> [Exercise directions] Search for the word "View" in the entries. Each line that holds it should be copied.

Top of Dataset

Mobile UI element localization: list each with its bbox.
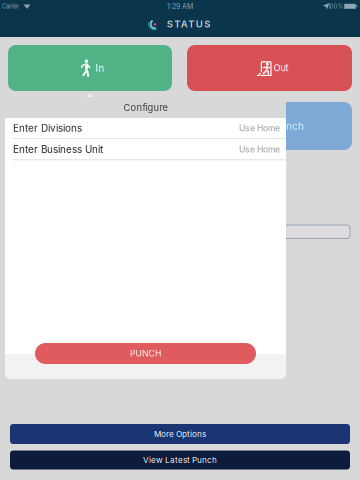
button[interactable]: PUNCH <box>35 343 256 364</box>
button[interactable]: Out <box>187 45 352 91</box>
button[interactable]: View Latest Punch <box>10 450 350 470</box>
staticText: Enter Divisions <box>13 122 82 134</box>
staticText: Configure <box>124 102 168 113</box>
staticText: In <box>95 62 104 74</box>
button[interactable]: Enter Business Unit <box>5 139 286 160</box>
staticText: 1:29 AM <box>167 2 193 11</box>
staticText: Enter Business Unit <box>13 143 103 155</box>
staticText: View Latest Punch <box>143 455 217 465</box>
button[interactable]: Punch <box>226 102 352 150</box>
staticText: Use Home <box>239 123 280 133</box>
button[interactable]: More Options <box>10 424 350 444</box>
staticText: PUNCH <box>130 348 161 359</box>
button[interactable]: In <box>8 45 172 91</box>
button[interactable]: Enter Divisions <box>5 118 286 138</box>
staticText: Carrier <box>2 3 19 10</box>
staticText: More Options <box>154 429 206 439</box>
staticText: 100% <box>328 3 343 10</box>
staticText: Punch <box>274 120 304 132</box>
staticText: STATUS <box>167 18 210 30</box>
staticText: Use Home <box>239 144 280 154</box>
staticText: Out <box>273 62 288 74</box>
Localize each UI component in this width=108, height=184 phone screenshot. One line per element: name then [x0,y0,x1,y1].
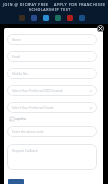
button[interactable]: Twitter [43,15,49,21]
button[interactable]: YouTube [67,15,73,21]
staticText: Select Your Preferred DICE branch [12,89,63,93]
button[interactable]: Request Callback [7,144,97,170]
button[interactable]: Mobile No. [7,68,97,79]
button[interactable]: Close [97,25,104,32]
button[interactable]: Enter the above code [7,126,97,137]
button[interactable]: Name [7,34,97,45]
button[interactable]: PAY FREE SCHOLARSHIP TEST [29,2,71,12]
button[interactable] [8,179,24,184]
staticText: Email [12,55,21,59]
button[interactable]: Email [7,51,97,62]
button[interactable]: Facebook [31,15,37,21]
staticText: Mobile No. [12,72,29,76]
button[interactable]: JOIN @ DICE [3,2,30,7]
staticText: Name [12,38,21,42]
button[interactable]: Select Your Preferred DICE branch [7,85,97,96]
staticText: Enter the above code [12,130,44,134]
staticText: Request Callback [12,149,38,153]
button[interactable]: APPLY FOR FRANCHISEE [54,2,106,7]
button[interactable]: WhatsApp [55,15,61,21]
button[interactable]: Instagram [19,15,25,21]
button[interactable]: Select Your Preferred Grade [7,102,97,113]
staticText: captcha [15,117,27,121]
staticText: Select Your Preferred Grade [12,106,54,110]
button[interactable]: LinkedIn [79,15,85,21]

Bottom of Dataset
Top of Dataset

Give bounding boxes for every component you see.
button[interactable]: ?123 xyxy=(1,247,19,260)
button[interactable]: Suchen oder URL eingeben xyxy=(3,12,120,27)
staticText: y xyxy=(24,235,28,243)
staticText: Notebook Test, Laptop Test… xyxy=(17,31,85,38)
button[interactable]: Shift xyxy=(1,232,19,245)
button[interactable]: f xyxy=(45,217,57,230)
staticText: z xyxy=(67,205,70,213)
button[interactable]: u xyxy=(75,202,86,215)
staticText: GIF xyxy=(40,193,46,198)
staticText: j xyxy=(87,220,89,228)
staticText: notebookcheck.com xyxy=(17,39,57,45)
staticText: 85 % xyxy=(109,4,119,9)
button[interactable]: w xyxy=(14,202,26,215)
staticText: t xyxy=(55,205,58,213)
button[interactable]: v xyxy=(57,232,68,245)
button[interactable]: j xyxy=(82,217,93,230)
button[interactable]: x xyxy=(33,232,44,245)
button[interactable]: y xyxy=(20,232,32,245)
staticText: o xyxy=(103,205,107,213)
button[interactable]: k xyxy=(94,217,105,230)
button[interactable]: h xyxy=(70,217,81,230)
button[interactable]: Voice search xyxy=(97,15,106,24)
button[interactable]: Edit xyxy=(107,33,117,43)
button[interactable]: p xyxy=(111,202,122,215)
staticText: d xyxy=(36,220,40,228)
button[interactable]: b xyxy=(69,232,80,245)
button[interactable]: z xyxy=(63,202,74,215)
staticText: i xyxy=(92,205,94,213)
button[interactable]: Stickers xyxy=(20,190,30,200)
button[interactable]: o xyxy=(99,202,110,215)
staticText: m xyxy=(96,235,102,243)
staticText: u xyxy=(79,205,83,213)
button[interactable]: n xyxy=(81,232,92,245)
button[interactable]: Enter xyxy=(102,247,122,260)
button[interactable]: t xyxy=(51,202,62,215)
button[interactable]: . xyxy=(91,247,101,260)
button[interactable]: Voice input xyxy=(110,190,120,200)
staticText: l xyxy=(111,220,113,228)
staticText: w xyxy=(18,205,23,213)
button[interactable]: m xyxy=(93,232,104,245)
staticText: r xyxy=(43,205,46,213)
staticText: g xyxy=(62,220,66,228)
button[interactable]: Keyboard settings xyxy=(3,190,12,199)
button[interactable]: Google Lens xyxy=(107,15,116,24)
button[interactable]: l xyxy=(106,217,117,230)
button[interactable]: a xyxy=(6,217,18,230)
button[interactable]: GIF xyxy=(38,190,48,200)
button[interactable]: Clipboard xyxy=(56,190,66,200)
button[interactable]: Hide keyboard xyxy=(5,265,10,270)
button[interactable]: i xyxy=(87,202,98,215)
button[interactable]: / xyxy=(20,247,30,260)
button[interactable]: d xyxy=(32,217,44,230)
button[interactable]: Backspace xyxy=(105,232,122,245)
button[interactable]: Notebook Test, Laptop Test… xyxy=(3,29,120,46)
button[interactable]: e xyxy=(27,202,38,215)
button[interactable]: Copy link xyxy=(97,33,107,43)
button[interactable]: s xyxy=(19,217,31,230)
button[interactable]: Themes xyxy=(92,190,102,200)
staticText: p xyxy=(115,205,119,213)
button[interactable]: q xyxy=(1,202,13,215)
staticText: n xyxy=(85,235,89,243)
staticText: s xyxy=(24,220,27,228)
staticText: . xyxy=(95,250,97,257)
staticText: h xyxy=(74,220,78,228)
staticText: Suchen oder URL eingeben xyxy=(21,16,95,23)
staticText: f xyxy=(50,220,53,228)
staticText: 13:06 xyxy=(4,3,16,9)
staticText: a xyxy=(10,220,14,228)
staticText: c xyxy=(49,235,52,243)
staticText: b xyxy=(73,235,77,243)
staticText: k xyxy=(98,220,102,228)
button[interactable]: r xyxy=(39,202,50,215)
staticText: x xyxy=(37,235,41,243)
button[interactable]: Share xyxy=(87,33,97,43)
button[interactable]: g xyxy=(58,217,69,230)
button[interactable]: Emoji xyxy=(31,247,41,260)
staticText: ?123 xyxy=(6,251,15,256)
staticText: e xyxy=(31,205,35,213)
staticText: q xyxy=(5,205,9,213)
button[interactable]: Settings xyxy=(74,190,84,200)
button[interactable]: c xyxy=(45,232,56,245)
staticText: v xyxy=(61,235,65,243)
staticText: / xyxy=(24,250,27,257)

Bottom of Dataset

> [Problem solution]
button[interactable]: View Latest Punch <box>10 450 350 470</box>
staticText: View Latest Punch <box>143 455 217 465</box>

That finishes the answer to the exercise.